El objetivo principal de la visita fue recoger firmas para inscribir a Auki Tituaña oficialmente como candidato a la Vicepresidencia de la República ante el Consejo Nacional Electoral (CNE). Asimismo, sirvió como termómetro para medir la aceptación entre las comunidades indígenas de la provincia de Imbabura.

Ya en el evento, no más de 30 indígenas pertenecientes a la agrupación Waminka Rumiñahui, brazo político de Pachakutik en Cotacachi, llegaron hasta el mitin político. “Mi corazón y mis ideales estarán siempre con mi comandante Tituaña porque durante los 13 años que fue alcalde puso a Cotacachi en lo más alto. Esta es una oportunidad de oro para que de una vez por todas un indígena llegue a tan alto cargo”, comentó Miguel Calapi, dirigente de esta organización.

Y justamente el primero en intervenir fue Tituaña. “A quienes inexplicablemente me expulsaron del movimiento indígena, pues yo había renunciado con antelación a Pachakutik, les deseo el doble de lo que ellos me desean a mí”, manifestó el candidato.

En su intervención dijo -además- que nada ni nadie es invencible en  Ecuador, y por ello junto a Lasso, a pesar de tener ideologías y tendencias políticas distintas, buscarán gobernar el país. “Ese es nuestro objetivo y por ello, con mucha responsabilidad y frente a mi pueblo, acepto esta candidatura”, concluyó Tituaña.

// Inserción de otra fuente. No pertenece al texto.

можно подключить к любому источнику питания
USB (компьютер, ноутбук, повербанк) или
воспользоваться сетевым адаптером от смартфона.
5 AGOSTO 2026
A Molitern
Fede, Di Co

De inmediato subió a la palestra el ex presidente del Banco de Guayaquil. Comenzó su discurso diciendo que proviene de una familia de clase media y que le llena de orgullo haber sido parte fundamental de un sistema bancario exitoso.

Dijo sentirse en su tierra, en el Ecuador. “Ha sido muy grato recibir el cariño de Auki, de Luzmarina Vega, esposa de Auki; y del pueblo indígena que hoy nos acompaña”, expresó.

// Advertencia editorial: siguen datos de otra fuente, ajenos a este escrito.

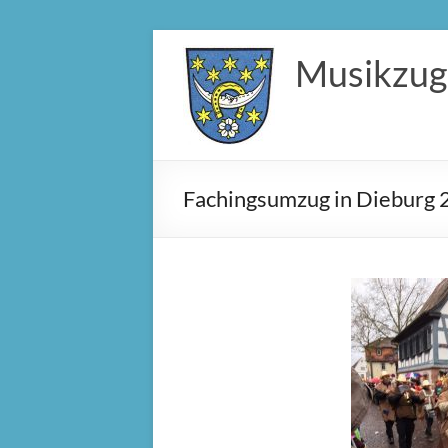
Zum
Inhalt
Musikzug
springen
Fachingsumzug in Dieburg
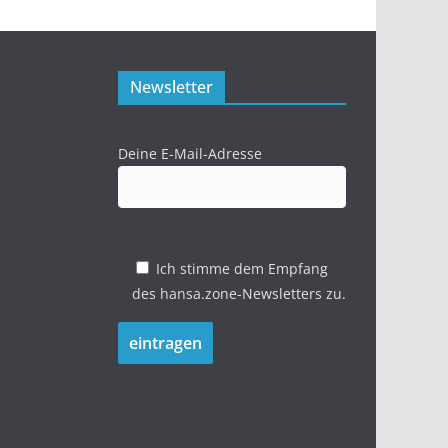
Newsletter
Deine E-Mail-Adresse
Ich stimme dem Empfang
des hansa.zone-Newsletters zu.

Respecto a la elección de su binomio y a la controversia que causó la unión de un candidato de derecha con un admirador de Ernesto “Che” Guevara, Lasso -con una sonrisa en su rostro- dijo: “Hay que romper paradigmas. Esa es la manera de producir innovación, evolución y desarrollo. Esta es la candidatura de la unidad nacional”.

Mantuvo su tesis de incrementar el bono de desarrollo humano financiado por la reducción de la publicidad gubernamental que, según él, bordea los 300 millones de dólares. Ofreció generar empleo, productividad y seguridad a la ciudadanía, aunque en este caso no dijo cómo lo iba a lograr.

Al final de su alocución, Lasso fue abordado por la prensa. En ese momento dijo tomar las palabras del presidente Rafael Correa cuando era candidato en 2006. “Es un deber moral con la democracia asistir al debate solicitado por la Cámara de Comercio de Guayaquil, para ahí plantear las propuestas y las ideas que tenemos para superar la pobreza en el Ecuador”, indicó el candidato en relación a la invitación hecha por el gremio empresarial.

A su salida del auditorio, mientras intentaba abrazarse con los pocos indígenas presentes en el local, se encontró con un grupo de jóvenes que, con  los rostros cubiertos, mostraba carteles en contra de la candidatura de Lasso. El candidato  no quiso pronunciarse sobre aquello. En uno de los carteles de los manifestantes se leía: “No CREO en sus mentiras Auki y Lasso”.